Alex Katz: Faces
Alex Katz is known as one of the precursors to pop art, although he resents being affiliated with any particular movement. His catalog can essentially be divided into landscapes and portraits. In both cases, he brings attention to cultural markers through the abstraction of realistic subjects. This reductive style is a result of his “paint faster than [he] can think” approach. In the case of Katz’s portraits, this allows room only for significant features. Without the weight of finer details, his paintings successfully capture the essence of both the person and the moment in time.
Katz’s portraits usually feature the faces of close friends and family. In the 1950s, he fell in with the group of artists known as the 10th Street Scene. For the next twenty years, he continued painting the private world of artists, poets, dancers, and other colleagues. His wife, Ada, is featured in hundreds of paintings including some of his most famous works. Despite his familiar subjects, the intimacy between Katz and the figures in his paintings is intentionally void. Instead, attention is paid to the “artefects of culture” that inhabit the person. Katz focuses heavily on the style and taste of the individual. His portraits frequently accent the hats, sunglasses, clothing, and makeup choices of the subjects. Much like the pop artists that followed him, Katz is more interested in capturing the superficial than revealing what lies beneath it.
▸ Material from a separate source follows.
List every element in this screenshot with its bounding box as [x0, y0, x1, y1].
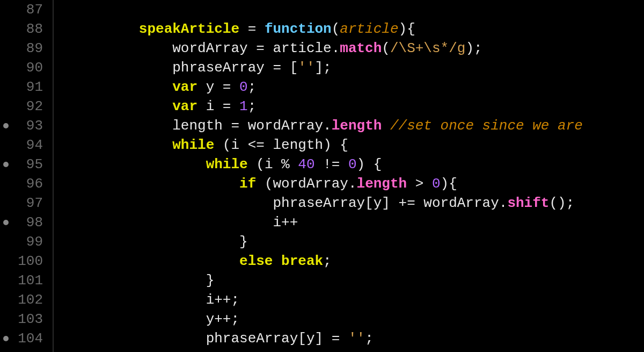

The figures in Katz’s portraits are often cropped, accentuating the “at first glance” nature of his compositions. By constraining the viewers’ point of view, Katz simulates the idea of seeing something at face value. His portraits imitate that first moment of looking at someone before you register the details of their face. This POV experience is heightened by the sheer size of his pieces, which can scale upwards of twelve feet in height. Viewers of Katz’s work are left with the unique feeling of recognition and separation from the subjects they’re staring at.
Katz’s work is centered around the idea of the present. His portraits attempt to replicate moments of blissful ignorance before context can be registered and any deeper meaning is assigned. Katz allows the subjects to speak for themselves, so it’s understandable why he’s averse to being associated with any artistic role or movement. Katz does not need to paint the culture of the time; He paints the people, places, and moments. For him, that’s the most accurate representation there is.